People are estimated to have spent $23.9 billion on Valentine’s Day in 2022—up from $21.8 billion in 2021 and the second-highest year on record. (source: National Retail Federation) Now, what will 2023 bring? The Flower Wizard David Kaplan shares his info in a blog.
After mentioning some fun facts about Valentine's Day, he focuses on the expectations for 2023 and sums up his findings below.
- Colombia has had 20% more rain than normal in the last 12 months
- Lots of blind shoots on roses resulted (much more than normal) because of weather decreasing peak production resulting in spreading out production more than usual
- Weather has delayed crops which in turn has delayed shipping
Shipping window is narrowing as prime time is approaching rapidly
more of a presence of 40’s and 50’s in colored roses (this should save retailers money)
- Quality should be excellent, and logistics stays good
California products like wax flower and Larkspur are late because of the weather
- The missing hard goods of last year are now plentiful
8 flights cancelled last week and at least 5 this week
- Tempered optimism seems to be the feeling in the market
Some large retailers are projecting a larger dollar volume holiday, but flat in units mostly because of inflation and labor availability
- Pre Book slightly less this year but catching up quickly
- Super Bowl should not hurt Valentine’s day sales
- Retail survey from SAF taken Mid-January (source: SAF)
And he shares some comments based on the SAF Pre-Valentines round table from Charlie Hall Professor and Ellison Chair in International Floriculture:
- Inflation rate dropping
- Hoping to see 3-4% by the end of 2024
- Takes at least 6 months for monetary and fiscal policy to work (known as the Lag effect)
- Supply chain improving greatly Except eggs, electronic products and appliances and chips
- Auto prices coming down
- Retail sales falling slightly
- Labor market strong important to retain quality staff
- Still a challenge finding good people
- Temp labor harder to get
- Wage growth slowing down but not decreased
- The increase in flower consumption from the pandemic has
- leveled off and plateaued
- Debt ceiling debate (who knows on this one)
- End consumer can afford flowers
- Demand is there hopefully no weather issues
- Day to day business is off for many reasons
"We all need a win-win-win. as always!
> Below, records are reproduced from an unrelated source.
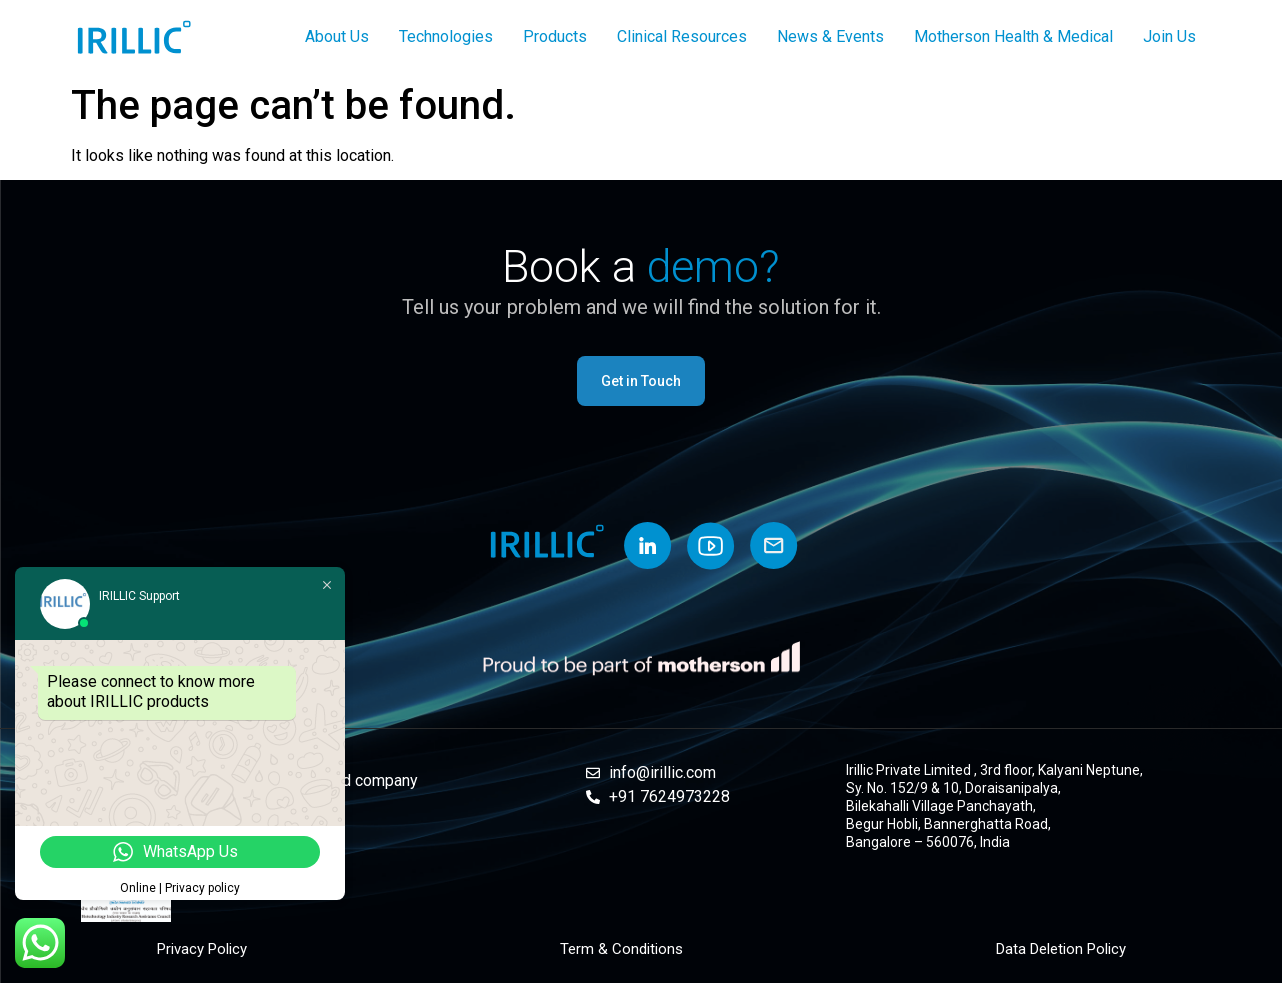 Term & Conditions (621, 949)
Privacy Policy (202, 949)
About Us (337, 36)
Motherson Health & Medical (1013, 36)
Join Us (1169, 36)
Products (555, 36)
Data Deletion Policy (1061, 949)
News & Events (830, 36)
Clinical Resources (682, 36)
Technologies (446, 36) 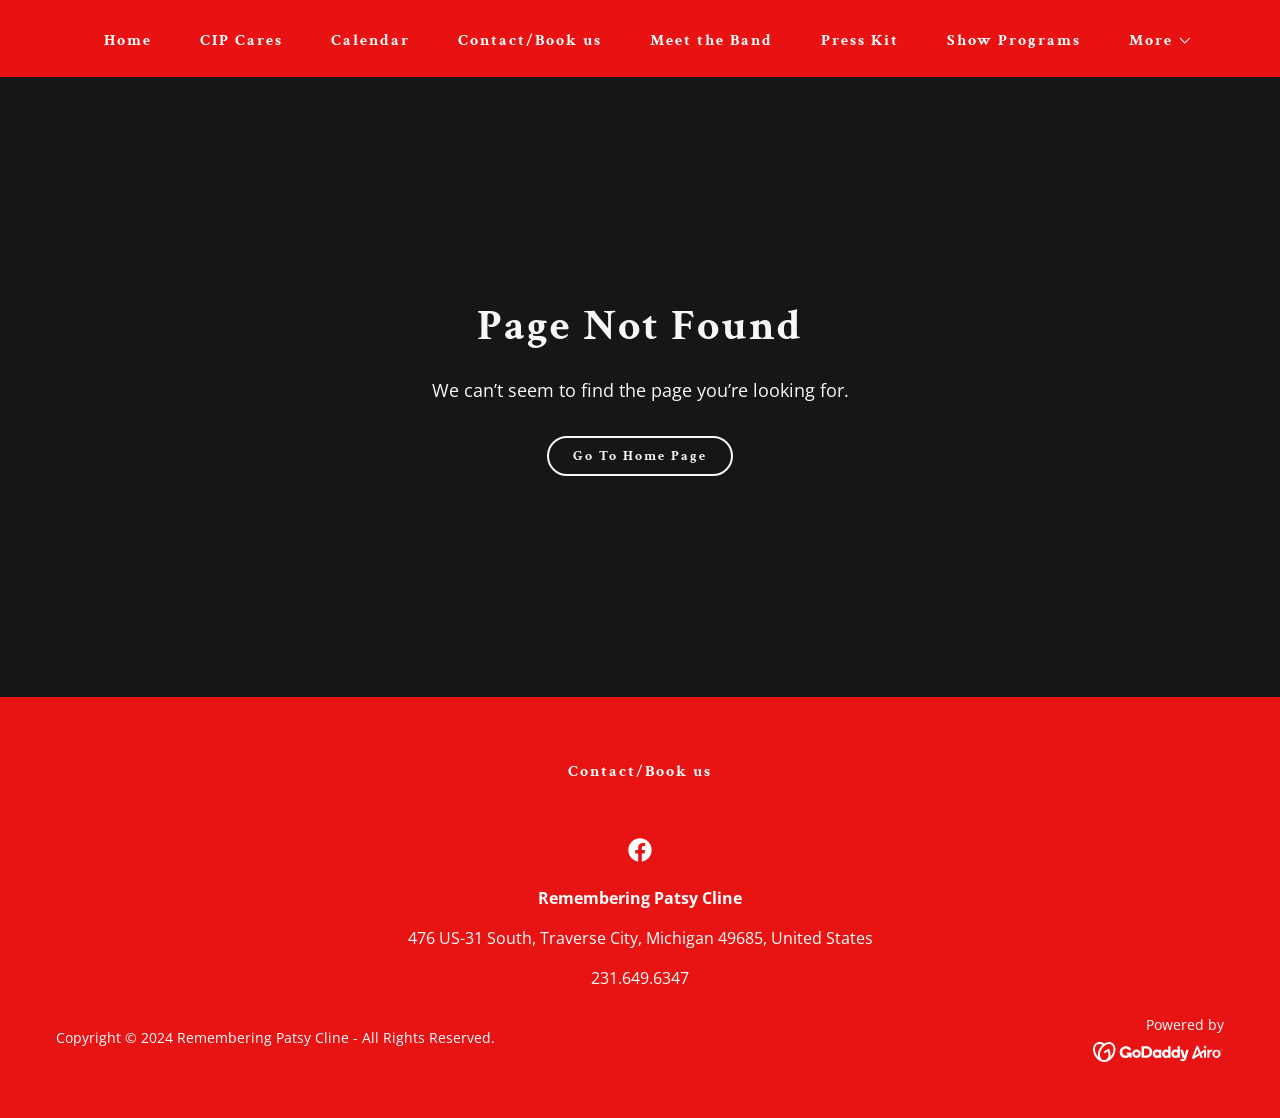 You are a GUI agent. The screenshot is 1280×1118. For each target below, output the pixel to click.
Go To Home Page (640, 456)
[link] (640, 850)
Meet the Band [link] (711, 40)
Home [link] (128, 40)
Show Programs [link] (1014, 40)
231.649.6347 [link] (640, 978)
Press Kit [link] (860, 40)
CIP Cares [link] (241, 40)
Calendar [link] (370, 40)
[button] (1153, 41)
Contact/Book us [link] (530, 40)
That’s different this year is that the Rose pinch was a two-prong attack. Phase one was for Ocean Containers and Phase two was for traditional air shipping. It seems that farms were early for the Ocean shipping and late for the air shipping. Which in the end should result in a very strong market.
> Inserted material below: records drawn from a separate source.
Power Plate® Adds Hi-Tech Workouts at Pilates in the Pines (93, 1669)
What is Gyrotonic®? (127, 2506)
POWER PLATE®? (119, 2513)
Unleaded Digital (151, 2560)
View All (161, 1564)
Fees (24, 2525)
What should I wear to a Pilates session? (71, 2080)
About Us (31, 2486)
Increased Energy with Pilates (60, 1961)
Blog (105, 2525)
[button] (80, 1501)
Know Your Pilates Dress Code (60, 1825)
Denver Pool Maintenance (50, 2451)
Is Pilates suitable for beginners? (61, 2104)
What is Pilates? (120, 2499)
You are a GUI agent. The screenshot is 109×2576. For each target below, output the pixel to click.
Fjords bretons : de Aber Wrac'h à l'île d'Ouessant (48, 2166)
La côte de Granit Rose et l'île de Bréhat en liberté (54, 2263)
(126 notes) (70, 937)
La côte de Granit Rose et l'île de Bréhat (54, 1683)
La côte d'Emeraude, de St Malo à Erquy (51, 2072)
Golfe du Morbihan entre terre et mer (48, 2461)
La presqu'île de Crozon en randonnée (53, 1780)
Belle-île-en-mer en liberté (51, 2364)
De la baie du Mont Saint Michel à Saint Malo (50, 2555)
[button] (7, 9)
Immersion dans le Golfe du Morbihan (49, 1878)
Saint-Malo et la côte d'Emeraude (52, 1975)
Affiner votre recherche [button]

“The anticipated slowdown in economic growth is more about supply scarcity, inflation, and Fed policy, rather than a lack of demand.” Hopefully this translates into flower demand. Also, we wish we could control the weather, so we are doing our anti-storm dances and hoping we avoid any weather issues for the Valentine season.
Moreover, parts of Asia and especially Europe are currently going through tough times. As much as we wish well-being on the entire world it currently looks like, the States and Canada are the lucky ones."